* _Prompt_
All lines of the entries with "多地装卸" in them must be listed.

* _Available records_
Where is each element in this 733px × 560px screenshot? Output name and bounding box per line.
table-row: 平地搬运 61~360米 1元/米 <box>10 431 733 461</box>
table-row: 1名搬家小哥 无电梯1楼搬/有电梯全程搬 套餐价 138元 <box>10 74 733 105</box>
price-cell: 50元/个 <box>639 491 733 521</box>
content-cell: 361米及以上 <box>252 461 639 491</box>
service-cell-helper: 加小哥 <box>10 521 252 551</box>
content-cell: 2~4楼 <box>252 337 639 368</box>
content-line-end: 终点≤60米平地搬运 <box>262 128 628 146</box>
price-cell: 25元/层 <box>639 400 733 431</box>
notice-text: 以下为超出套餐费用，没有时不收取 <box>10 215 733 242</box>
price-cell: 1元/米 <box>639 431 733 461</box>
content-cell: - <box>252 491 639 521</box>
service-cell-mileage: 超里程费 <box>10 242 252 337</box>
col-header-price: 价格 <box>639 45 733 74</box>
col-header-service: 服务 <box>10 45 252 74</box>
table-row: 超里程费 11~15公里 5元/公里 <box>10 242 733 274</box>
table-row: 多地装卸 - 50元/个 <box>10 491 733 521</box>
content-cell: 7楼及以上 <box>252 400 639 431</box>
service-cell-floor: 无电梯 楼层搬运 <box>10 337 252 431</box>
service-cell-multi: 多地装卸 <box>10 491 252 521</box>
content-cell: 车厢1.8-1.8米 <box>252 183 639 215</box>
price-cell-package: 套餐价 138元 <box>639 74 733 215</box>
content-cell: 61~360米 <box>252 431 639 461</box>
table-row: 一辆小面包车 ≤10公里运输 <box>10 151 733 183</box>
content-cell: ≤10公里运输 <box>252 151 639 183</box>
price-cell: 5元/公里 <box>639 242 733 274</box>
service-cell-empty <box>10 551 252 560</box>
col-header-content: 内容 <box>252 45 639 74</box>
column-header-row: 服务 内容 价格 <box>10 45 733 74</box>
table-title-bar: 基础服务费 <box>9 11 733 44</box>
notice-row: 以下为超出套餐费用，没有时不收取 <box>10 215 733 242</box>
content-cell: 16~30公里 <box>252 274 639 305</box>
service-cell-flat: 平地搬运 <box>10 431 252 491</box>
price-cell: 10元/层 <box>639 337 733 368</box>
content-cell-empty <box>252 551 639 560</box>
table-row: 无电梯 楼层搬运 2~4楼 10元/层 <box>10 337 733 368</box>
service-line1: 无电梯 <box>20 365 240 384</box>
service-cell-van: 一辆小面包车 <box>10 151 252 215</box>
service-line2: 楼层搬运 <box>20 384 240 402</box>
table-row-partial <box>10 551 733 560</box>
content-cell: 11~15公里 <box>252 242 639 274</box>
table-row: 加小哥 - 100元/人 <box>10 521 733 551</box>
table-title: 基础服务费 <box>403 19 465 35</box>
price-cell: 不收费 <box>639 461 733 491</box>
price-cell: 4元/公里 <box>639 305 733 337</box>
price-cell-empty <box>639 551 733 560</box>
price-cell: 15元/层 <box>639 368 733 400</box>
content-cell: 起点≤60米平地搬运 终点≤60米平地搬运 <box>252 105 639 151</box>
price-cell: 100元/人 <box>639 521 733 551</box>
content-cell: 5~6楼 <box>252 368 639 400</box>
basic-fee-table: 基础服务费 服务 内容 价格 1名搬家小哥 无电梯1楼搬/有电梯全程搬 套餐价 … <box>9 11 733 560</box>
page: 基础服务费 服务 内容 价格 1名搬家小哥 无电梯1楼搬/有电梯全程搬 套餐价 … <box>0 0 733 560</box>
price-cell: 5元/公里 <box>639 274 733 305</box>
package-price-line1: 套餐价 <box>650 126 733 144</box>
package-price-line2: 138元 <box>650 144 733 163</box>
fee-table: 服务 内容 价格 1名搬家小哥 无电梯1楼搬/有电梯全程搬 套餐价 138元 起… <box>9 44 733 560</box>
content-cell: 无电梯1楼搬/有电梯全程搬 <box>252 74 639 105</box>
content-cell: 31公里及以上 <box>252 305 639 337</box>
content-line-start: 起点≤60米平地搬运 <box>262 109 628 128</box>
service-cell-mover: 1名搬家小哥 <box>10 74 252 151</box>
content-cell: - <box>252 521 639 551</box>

* _Response for this exercise_
table-row: 多地装卸 - 50元/个 <box>10 491 733 521</box>
service-cell-multi: 多地装卸 <box>10 491 252 521</box>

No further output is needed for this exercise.